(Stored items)
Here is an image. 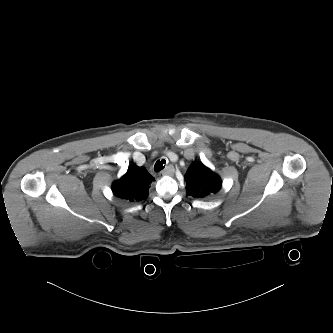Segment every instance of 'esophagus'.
I'll use <instances>...</instances> for the list:
<instances>
[{
	"mask_svg": "<svg viewBox=\"0 0 333 333\" xmlns=\"http://www.w3.org/2000/svg\"><path fill=\"white\" fill-rule=\"evenodd\" d=\"M174 166L168 165L164 170L159 173V176H173L174 175Z\"/></svg>",
	"mask_w": 333,
	"mask_h": 333,
	"instance_id": "obj_1",
	"label": "esophagus"
}]
</instances>
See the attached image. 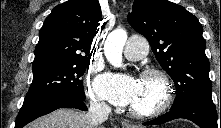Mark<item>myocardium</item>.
Segmentation results:
<instances>
[{
  "mask_svg": "<svg viewBox=\"0 0 221 128\" xmlns=\"http://www.w3.org/2000/svg\"><path fill=\"white\" fill-rule=\"evenodd\" d=\"M143 80H153L159 86V92L153 104L147 109L129 108V113L136 118H153L162 114L172 100V84L169 76L162 70L149 68L142 74Z\"/></svg>",
  "mask_w": 221,
  "mask_h": 128,
  "instance_id": "f54148a6",
  "label": "myocardium"
}]
</instances>
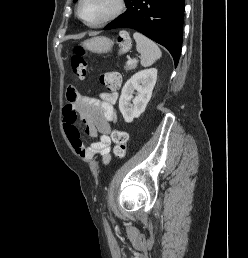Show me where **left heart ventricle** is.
<instances>
[{"mask_svg": "<svg viewBox=\"0 0 248 258\" xmlns=\"http://www.w3.org/2000/svg\"><path fill=\"white\" fill-rule=\"evenodd\" d=\"M116 0H84L82 14L88 22H96L113 11Z\"/></svg>", "mask_w": 248, "mask_h": 258, "instance_id": "b2bd125f", "label": "left heart ventricle"}]
</instances>
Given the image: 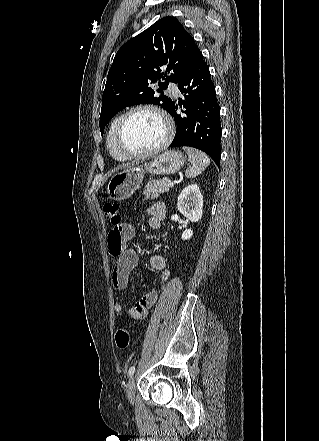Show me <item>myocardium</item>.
<instances>
[{
  "label": "myocardium",
  "instance_id": "obj_1",
  "mask_svg": "<svg viewBox=\"0 0 319 441\" xmlns=\"http://www.w3.org/2000/svg\"><path fill=\"white\" fill-rule=\"evenodd\" d=\"M140 111H149V112L156 114L162 120V122L164 124L165 136L160 144H158L156 147H154L150 150L143 151V152H132V151H129L128 149H126L124 147V145L122 144L121 134H122L123 127H124L126 121L128 120V118L132 114H134L136 112H140ZM173 136H174V125H173V122H172L170 116L166 113V111H164L162 108H160L156 105H153V104H141V105H136V106L130 108L121 116V118L119 119V121L117 123L116 130H115V143H116L118 150L127 158H146V157H150V156L159 154L163 150H165L167 148V146L170 144Z\"/></svg>",
  "mask_w": 319,
  "mask_h": 441
}]
</instances>
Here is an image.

WHAT YOU WILL DO
Check each line above for the string "label" and copy every line that has it.

ANSWER
	"label": "esophagus"
  "label": "myocardium"
[{"mask_svg": "<svg viewBox=\"0 0 248 258\" xmlns=\"http://www.w3.org/2000/svg\"><path fill=\"white\" fill-rule=\"evenodd\" d=\"M116 0H84L82 14L88 22H96L113 11Z\"/></svg>", "mask_w": 248, "mask_h": 258, "instance_id": "b2bd125f", "label": "left heart ventricle"}]
  "label": "myocardium",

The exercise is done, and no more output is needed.